Este domingo, o músico Bino Barros, hoje a residir nos EUA, publicou um post a tecer duras críticas aos políticos e fez um vídeo directo no Facebook a contar toda a história para “desmascarar esses bandidos”. Visivelmente agastado e decepcionado, o autor de grandes êxitos do batuco acusou todos os envolvidos nesse processo de má-fé e estarem no poder para benefício próprio.
Com efeito, esses herdeiros accionaram o seu advogado para avançar de imediato com um processo de embargo, dossier que, a esta altura, já deverá ter dado entrada no Tribunal de São Domingos.
“Trata-se de uma violação da propriedade privada. A propriedade privada é um direito constitucional. A Certidão Predial de Registo Predial, bem como o levantamento topográfico validado pelo Instituto da Gestão Territorial-INGT, que aqui se juntam, dados por integralmente reproduzidos para todos os efeitos e consequências legais, comprovam a titularidade do prédio e pode-se verificar que aquelas construções iniciadas há bem pouco tempo, pelos Requeridos, encontram-se dentro da área abrangente do prédio rústico dos Requerentes.
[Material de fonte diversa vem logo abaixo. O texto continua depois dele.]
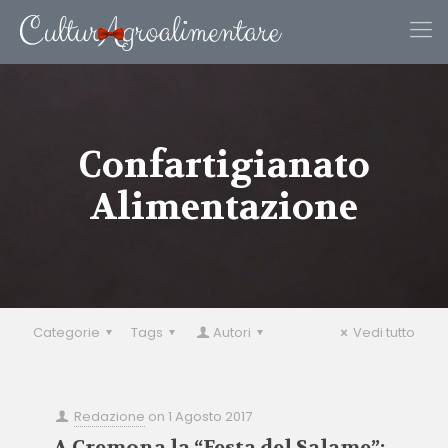
Confartigianato
Alimentazione
Categorie
Tags
Autori
Vedi tutto
Redazione
on
1 Agosto 2017
A Cremona la “Festa del Salame”:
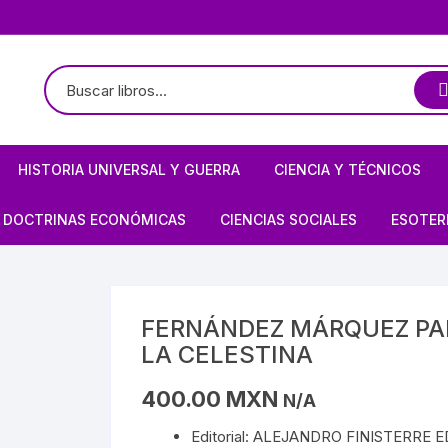
HISTORIA UNIVERSAL Y GUERRA
CIENCIA Y TÉCNICOS
TE
LOGÍA / ARQUEOLOGÍA
HISTORIOGRAFÍA
ASTRONOMÍA
DOCTRINAS ECONÓMICAS
CIENCIAS SOCIALES
ESOTER
PREHISPÁNICO
CIVILIZACIONES ANTIGUAS
ARQUITECTURA MEXICANA
FÍSICA
ANARQUISMO
ECONOMÍA
BRUJE
EDAD MEDIA
BIOGRAFÍAS DE ARTISTAS
ARQUITECTURA
MATEMÁTICAS
CAPITALISMO
POLÍTICA
CIELO 
FERNÁNDEZ MÁRQUEZ PAB
LA CELESTINA
S/MAYAS/NAHUAS/OLMECAS
RENACIMIENTO
OBRA PLÁSTICA
BIOGRAFÍAS DE ARTISTAS
PROGRAMACIÓN
COMUNISMO
SOCIOLOGÍA
DEMON
400.00
MXN
N/A
E MÉXICO
STA
REVOLUCIONES
OBRA PLÁSTICA
QUÍMICA
MARXISMO
MAGIA
Editorial: ALEJANDRO FINISTERRE 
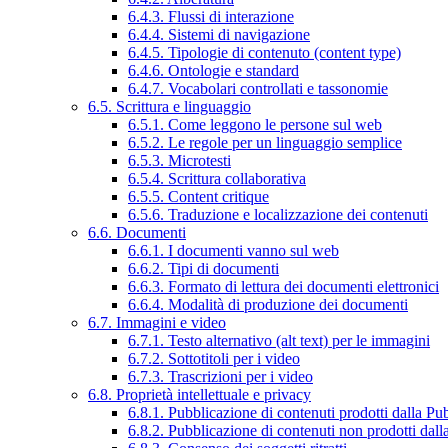
6.4.3. Flussi di interazione
6.4.4. Sistemi di navigazione
6.4.5. Tipologie di contenuto (content type)
6.4.6. Ontologie e standard
6.4.7. Vocabolari controllati e tassonomie
6.5. Scrittura e linguaggio
6.5.1. Come leggono le persone sul web
6.5.2. Le regole per un linguaggio semplice
6.5.3. Microtesti
6.5.4. Scrittura collaborativa
6.5.5. Content critique
6.5.6. Traduzione e localizzazione dei contenuti
6.6. Documenti
6.6.1. I documenti vanno sul web
6.6.2. Tipi di documenti
6.6.3. Formato di lettura dei documenti elettronici
6.6.4. Modalità di produzione dei documenti
6.7. Immagini e video
6.7.1. Testo alternativo (alt text) per le immagini
6.7.2. Sottotitoli per i video
6.7.3. Trascrizioni per i video
6.8. Proprietà intellettuale e privacy
6.8.1. Pubblicazione di contenuti prodotti dalla P
6.8.2. Pubblicazione di contenuti non prodotti dal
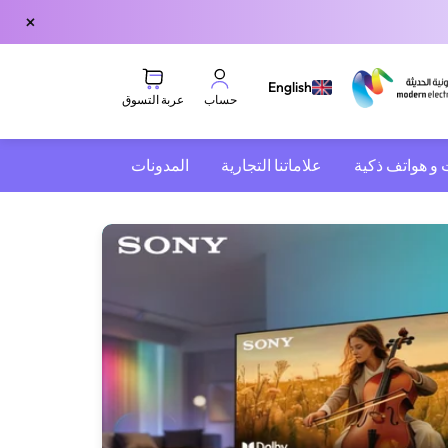
×
English
عربة التسوق
حساب
 و هواتف ذكية
علاماتنا التجارية
المدونات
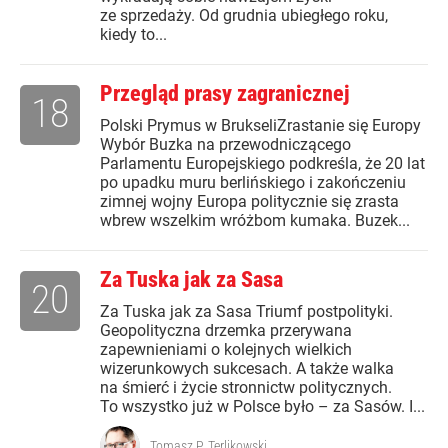
ze sprzedaży. Od grudnia ubiegłego roku,
kiedy to...
Przegląd prasy zagranicznej
18
Polski Prymus w BrukseliZrastanie się Europy
Wybór Buzka na przewodniczącego
Parlamentu Europejskiego podkreśla, że 20 lat
po upadku muru berlińskiego i zakończeniu
zimnej wojny Europa politycznie się zrasta
wbrew wszelkim wróżbom kumaka. Buzek...
Za Tuska jak za Sasa
20
Za Tuska jak za Sasa Triumf postpolityki.
Geopolityczna drzemka przerywana
zapewnieniami o kolejnych wielkich
wizerunkowych sukcesach. A także walka
na śmierć i życie stronnictw politycznych.
To wszystko już w Polsce było – za Sasów. I...
Tomasz P. Terlikowski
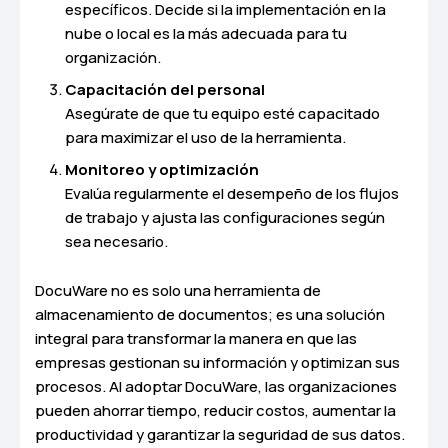
específicos. Decide si la implementación en la
nube o local es la más adecuada para tu
organización.
Capacitación del personal
Asegúrate de que tu equipo esté capacitado
para maximizar el uso de la herramienta.
Monitoreo y optimización
Evalúa regularmente el desempeño de los flujos
de trabajo y ajusta las configuraciones según
sea necesario.
DocuWare no es solo una herramienta de
almacenamiento de documentos; es una solución
integral para transformar la manera en que las
empresas gestionan su información y optimizan sus
procesos. Al adoptar DocuWare, las organizaciones
pueden ahorrar tiempo, reducir costos, aumentar la
productividad y garantizar la seguridad de sus datos.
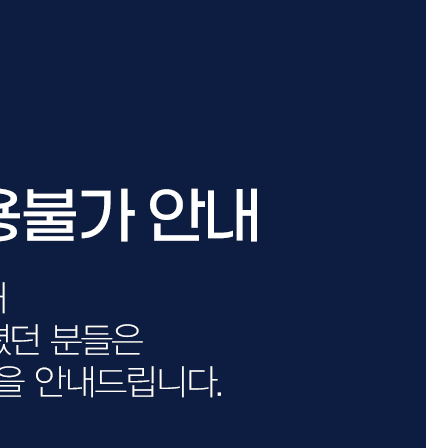
카미시
브레시
ATS 스타일뮤즈
글래미쉬
맥스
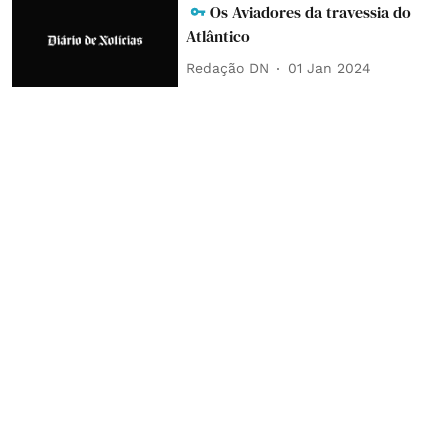
Os Aviadores da travessia do
Atlântico
Redação DN
01 Jan 2024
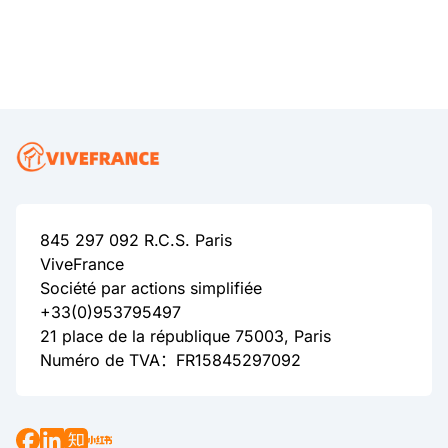
845 297 092 R.C.S. Paris
ViveFrance
Société par actions simplifiée
+33(0)953795497
21 place de la république 75003, Paris
Numéro de TVA：FR15845297092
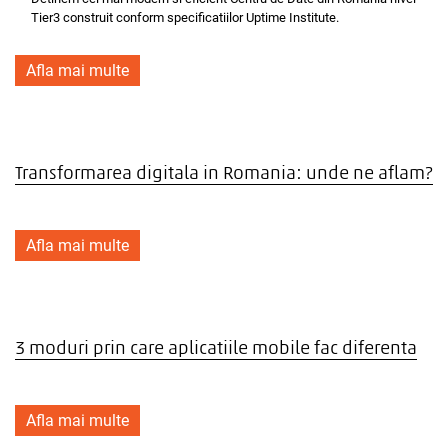
Tier3 construit conform specificatiilor Uptime Institute.
Afla mai multe
Transformarea digitala in Romania: unde ne aflam?
Afla mai multe
3 moduri prin care aplicatiile mobile fac diferenta
Afla mai multe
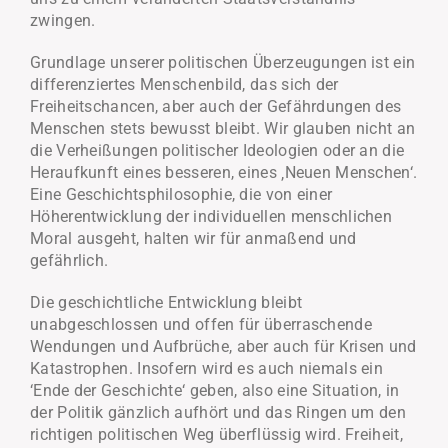
zwingen.
Grundlage unserer politischen Überzeugungen ist ein
differenziertes Menschenbild, das sich der
Freiheitschancen, aber auch der Gefährdungen des
Menschen stets bewusst bleibt. Wir glauben nicht an
die Verheißungen politischer Ideologien oder an die
Heraufkunft eines besseren, eines ‚Neuen Menschen‘.
Eine Geschichtsphilosophie, die von einer
Höherentwicklung der individuellen menschlichen
Moral ausgeht, halten wir für anmaßend und
gefährlich.
Die geschichtliche Entwicklung bleibt
unabgeschlossen und offen für überraschende
Wendungen und Aufbrüche, aber auch für Krisen und
Katastrophen. Insofern wird es auch niemals ein
‘Ende der Geschichte‘ geben, also eine Situation, in
der Politik gänzlich aufhört und das Ringen um den
richtigen politischen Weg überflüssig wird. Freiheit,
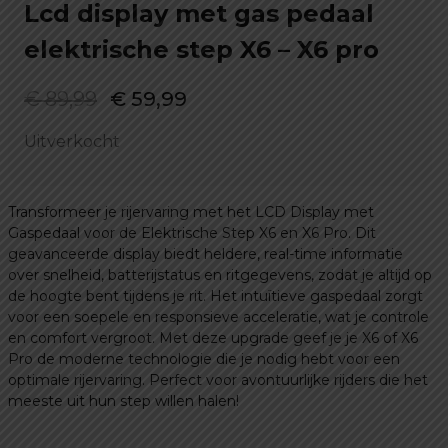
Lcd display met gas pedaal
elektrische step X6 – X6 pro
Oorspronkelijke
Huidige
€
89,99
€
59,99
prijs
prijs
Uitverkocht
was:
is:
€ 89,99.
€ 59,99.
Transformeer je rijervaring met het LCD Display met
Gaspedaal voor de Elektrische Step X6 en X6 Pro. Dit
geavanceerde display biedt heldere, real-time informatie
over snelheid, batterijstatus en ritgegevens, zodat je altijd op
de hoogte bent tijdens je rit. Het intuïtieve gaspedaal zorgt
voor een soepele en responsieve acceleratie, wat je controle
en comfort vergroot. Met deze upgrade geef je je X6 of X6
Pro de moderne technologie die je nodig hebt voor een
optimale rijervaring. Perfect voor avontuurlijke rijders die het
meeste uit hun step willen halen!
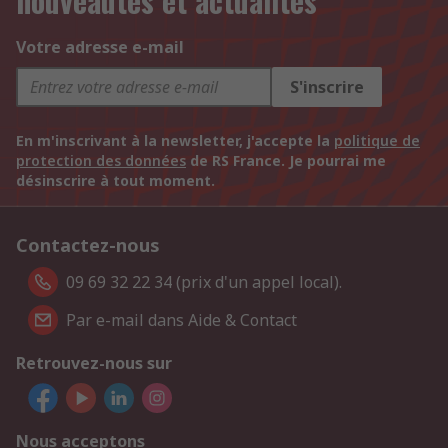
nouveautés et actualités
Votre adresse e-mail
S'inscrire
En m'inscrivant à la newsletter, j'accepte la
politique de
protection des données
de RS France. Je pourrai me
désinscrire à tout moment.
Contactez-nous
09 69 32 22 34 (prix d'un appel local).
Par e-mail dans Aide & Contact
Retrouvez-nous sur
Nous acceptons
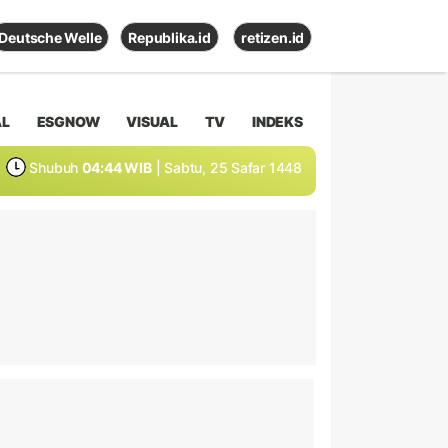
Deutsche Welle
Republika.id
retizen.id
AL
ESGNOW
VISUAL
TV
INDEKS
Shubuh
04:44 WIB
| Sabtu, 25 Safar 1448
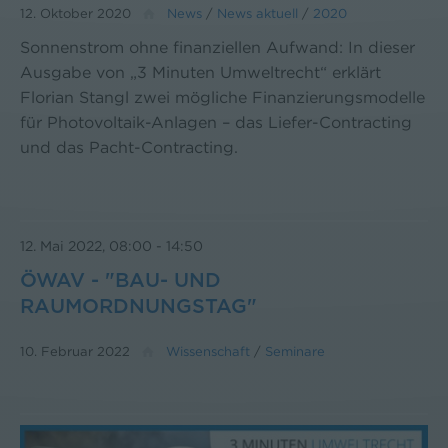
12. Oktober 2020
News
/
News aktuell
/
2020
Sonnenstrom ohne finanziellen Aufwand: In dieser
Ausgabe von „3 Minuten Umweltrecht“ erklärt
Florian Stangl zwei mögliche Finanzierungsmodelle
für Photovoltaik-Anlagen – das Liefer-Contracting
und das Pacht-Contracting.
12. Mai 2022, 08:00
-
14:50
ÖWAV - "BAU- UND
RAUMORDNUNGSTAG"
10. Februar 2022
Wissenschaft
/
Seminare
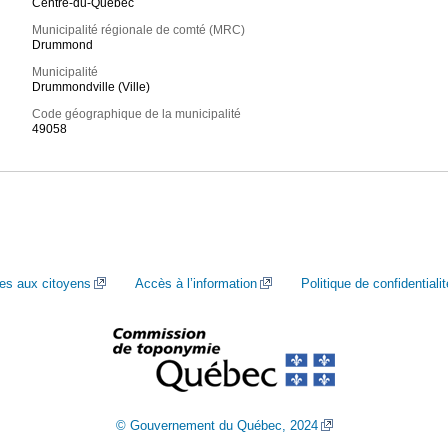
Centre-du-Québec
Municipalité régionale de comté (MRC)
Drummond
Municipalité
Drummondville (Ville)
Code géographique de la municipalité
49058
ces aux citoyens
Accès à l’information
Politique de confidentialit
© Gouvernement du Québec, 2024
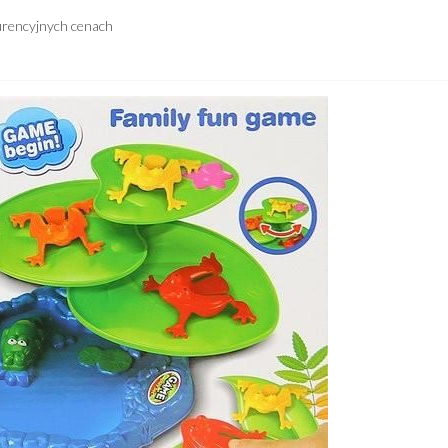
urencyjnych cenach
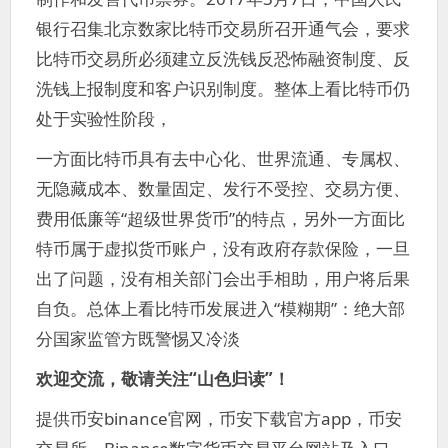
银行召集北京数家比特币交易所召开通气会，要求
比特币交易所必须建立反洗钱反恐怖融资制度、反
洗钱上报制度和客户识别制度。整体上看比特币仍
处于实验性阶段，
一方面比特币具有去中心化、世界流通、专属权、
无隐藏成本、数量固定、发行不受控、交易方便、
费用低廉等“超级世界货币”的特点，另外一方面比
特币属于虚拟货币账户，没有政府存款保险，一旦
出了问题，没有相关部门会出手相助，用户将后果
自负。总体上看比特币发展进入“模糊期”：绝大部
分国家监管方既警惕又冷淡
欢迎交流，敬请关注“山色归读”！
提供币安binance官网，币安下载官方app，币安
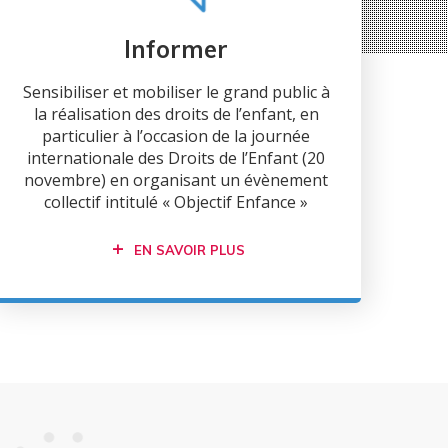
Informer
Sensibiliser et mobiliser le grand public à
la réalisation des droits de l’enfant, en
particulier à l’occasion de la journée
internationale des Droits de l’Enfant (20
novembre) en organisant un évènement
collectif intitulé « Objectif Enfance »
EN SAVOIR PLUS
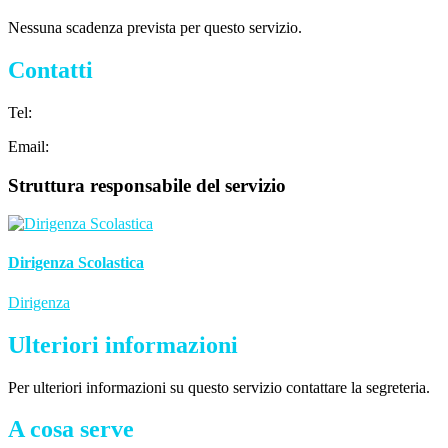
Nessuna scadenza prevista per questo servizio.
Contatti
Tel:
Email:
Struttura responsabile del servizio
Dirigenza Scolastica
Dirigenza
Ulteriori informazioni
Per ulteriori informazioni su questo servizio contattare la segreteria.
A cosa serve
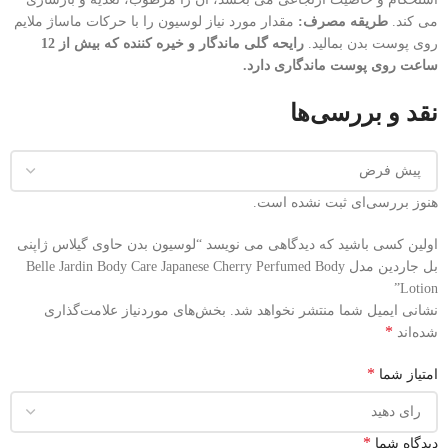
می کند.
طریقه مصرف:
مقدار مورد نیاز لوسیون را با حرکات ماساژ ملایم
روی پوست بدن بمالید.
رایحه گلی ماندگار و خیره کننده که بیش از 12
ساعت روی پوست ماندگاری دارد.
نقد و بررسی‌ها
هنوز بررسی‌ای ثبت نشده است.
اولین کسی باشید که دیدگاهی می نویسد “لوسیون بدن حاوی گیلاس ژاپنی
بل جاردین مدل Belle Jardin Body Care Japanese Cherry Perfumed Body
Lotion”
نشانی ایمیل شما منتشر نخواهد شد.
بخش‌های موردنیاز علامت‌گذاری
*
شده‌اند
*
امتیاز شما
*
دیدگاه شما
O Estado, através do Ministério das Finanças, Património do Estado sabe que a propriedade pertence aos Reclamantes”, sublinha a contestação, acrescentando que “os danos na propriedade são elevados e de difícil reparação já que conta que os Reclamantes/denunciantes estão a ser abusados no seu direito de propriedade, por parte do Estado como é o caso dos requeridos”.
Justificando ainda mais a solicitação do embargo e urgente suspensão dos trabalhos, o defensor da família Lopes Afonso argumenta que “tal Pedido, não causa apenas um mero incómodo, nem constitui uma mera ofensa normativa e formal, antes causa um dano ou prejuízo objetivo, efetivo, verdadeiro, real, in natura, grave, substancial e dificilmente reparável, a satisfazer até o requisito do receio ‘da lesão grave ou dificilmente reparável’ prevista no artigo 380º nº 1 do C.P.C, aplicável às providências cautelares especificadas, designadamente ao embargo de obra nova. Com efeito, determina, o artigo 380.º n.º 1 do CPC que: ‘Aquele que se julgue ofendido no seu direito de propriedade, singular ou comum, em qualquer outro direito real ou pessoal de gozo ou na sua posse, em consequência de obra, trabalho ou serviço novo que lhe cause ou ameace causar prejuízo, pode requerer, dentro de trinta dias, a contar do conhecimento do facto, que a obra, trabalho ou serviço seja mandado suspender imediatamente’.”
Até ao fecho desta peça não conseguimos chegar à fala com nenhum responsável quer do Ministério da Agricultura, quer da empresa Água de Rega para dizerem da sua justiça e exercerem o contraditório, o que esperamos acontecer a qualquer momento.